Dozens of residents had opposed the scheme for the former Iron Duke pub, and planning councillors at Wycombe District Council agreed the change would cause too many parking and traffic problems in the Totteridge Road area.
This decision went against the recommendation of council officers, who had negotiated on several aspects of the plan with Wycombe Islamic Mission [WIM], which made the application.
WIM want to use the building as an educational centre affiliated with the nearby Townfield House Mosque - as well as occasional use for funeral mourners.
Chairman Sajid Ali said: “We were pretty certain we were going to get planning for this building because it’s just a wasted property stood there empty.... All the Muslim community was shocked.
“We want to bring it into use and help the local community there.
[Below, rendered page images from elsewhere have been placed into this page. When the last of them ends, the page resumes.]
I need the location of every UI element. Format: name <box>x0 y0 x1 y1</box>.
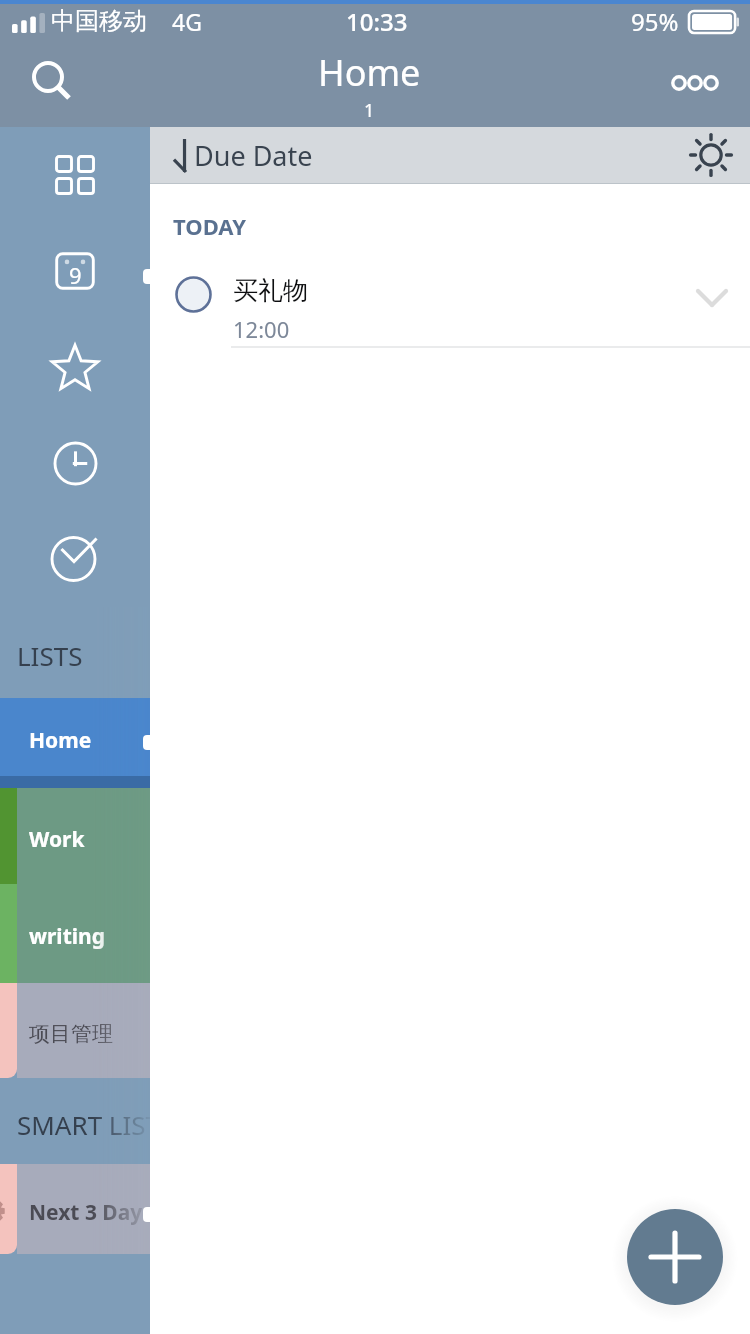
button[interactable]: Next 3 Days <box>0 1164 150 1254</box>
staticText: 12:00 <box>233 314 290 344</box>
button[interactable]: Scheduled <box>0 415 150 511</box>
staticText: Next 3 Days <box>29 1198 150 1227</box>
button[interactable]: Completed <box>0 511 150 607</box>
button[interactable]: More options <box>658 40 750 127</box>
button[interactable]: Theme <box>686 130 736 180</box>
button[interactable]: Search <box>0 40 92 127</box>
staticText: LISTS <box>17 638 83 673</box>
button[interactable]: Work <box>0 788 150 884</box>
staticText: 10:33 <box>346 5 408 38</box>
button[interactable]: Summary <box>0 127 150 223</box>
button[interactable]: Starred <box>0 319 150 415</box>
staticText: Home <box>29 726 92 755</box>
staticText: writing <box>29 922 105 951</box>
staticText: 4G <box>172 6 202 37</box>
button[interactable]: Add task <box>627 1209 723 1305</box>
staticText: 项目管理 <box>29 1021 113 1047</box>
staticText: 买礼物 <box>233 275 308 306</box>
button[interactable]: writing <box>0 884 150 983</box>
button[interactable]: 买礼物 <box>150 250 750 348</box>
staticText: 中国移动 <box>51 6 147 36</box>
staticText: Due Date <box>194 137 313 174</box>
staticText: 95% <box>631 5 679 38</box>
button[interactable]: Calendar <box>0 223 150 319</box>
staticText: 9 <box>69 260 82 290</box>
staticText: 1 <box>364 98 375 123</box>
button[interactable]: 项目管理 <box>0 983 150 1078</box>
staticText: Home <box>318 48 421 97</box>
staticText: Work <box>29 825 85 854</box>
button[interactable]: Home <box>0 698 150 776</box>
staticText: SMART LISTS <box>17 1107 150 1142</box>
button[interactable]: Expand task <box>684 270 740 326</box>
staticText: TODAY <box>173 211 246 241</box>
Anybody could use it....it’s not just for the Muslim community.
“We have to take this into a committee meeting and decide what we are going to do next.”
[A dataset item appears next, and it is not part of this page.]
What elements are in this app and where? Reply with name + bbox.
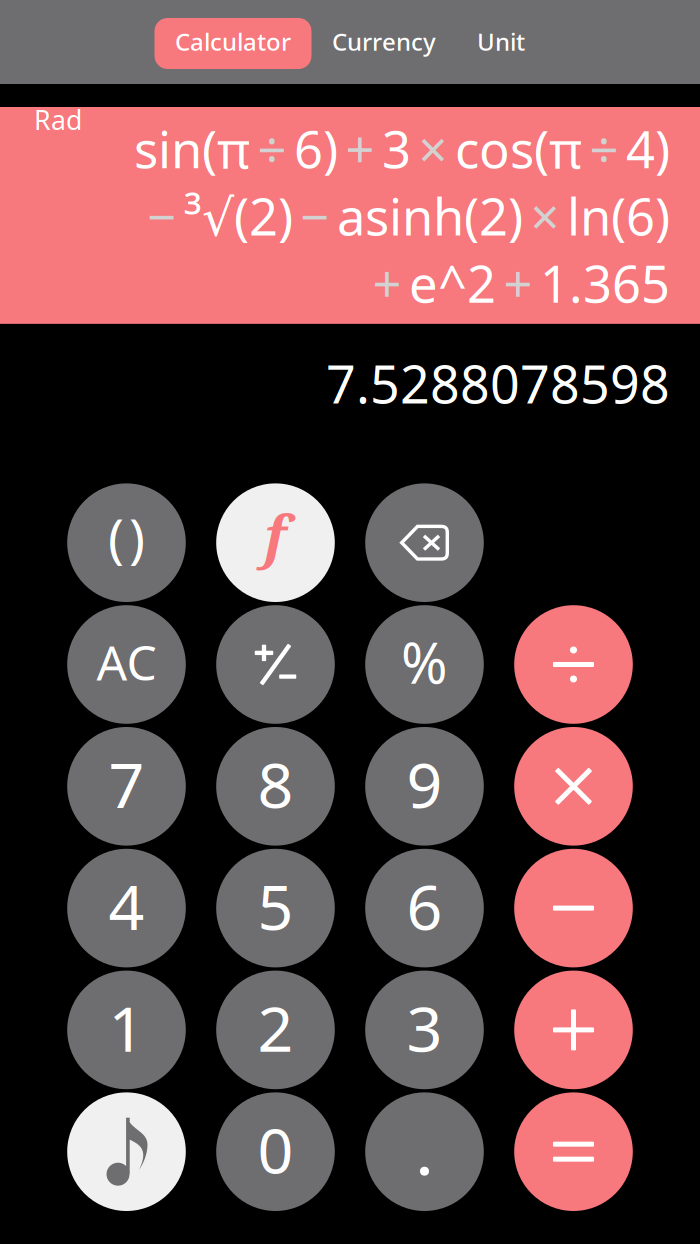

Asked whether WIM are likely to keep trying for planning permission Mr Ali said: “Obviously we bought the building and what are we going to do with it? We are going to try our best.”
He argued the change of use would not have brought extra cars into the area, as the centre was intended to be used by children while their parents are at the Townfield House Mosque.
However, Wednesday’s council meeting heard several complaints about the existing traffic and parking problems around Totteridge Road – especially when prayers are held at the mosque on Fridays.
A representative from Red Kite Community Housing spoke out against the plan on behalf of Parsonage Close residents.
And Isobel Zajer, also speaking on behalf of residents, said: “The negative feeling is generated by the situation we experience.....serious problems with parking, congestion and unsafe driving.”
Ward councillors Roger Colomb and Tony Green also urged members to reject the scheme and slammed the applicant’s ‘Green Travel Plan’ – which the council had requested to help reduce the number of car journeys.
Cllr Colomb told the meeting: “The applicants have had well over a year to do the travel plan, but all their advisors have come up with is a list of ideas they might like to try out....which for some reason our officers refer to as detailed measures.”
And Cllr Green added: “Why isn’t the car sharing done now...there’s an existing problem. Why hasn’t that already been implemented?
“According to this it would be easy to do. I’m not being deliberately rude about this but I have to say it’s not worth the paper it’s written on.”
Michael Gurney, of application agent MGA Architects, said: “They [WIM] have produced a Green Travel Plan. It’s a fact that this type of plan works very well for parents of children in schools in a great deal of the country.”
Though he acknowledged the users of the mosque “clearly haven’t helped this application” he said the existing parking problems are another issue that needs to be dealt with separately.
However, a majority of councillors backed a proposal to refuse the application from Cllr Steve Lacey, who said the scheme would cause an unacceptable impact on parking and traffic.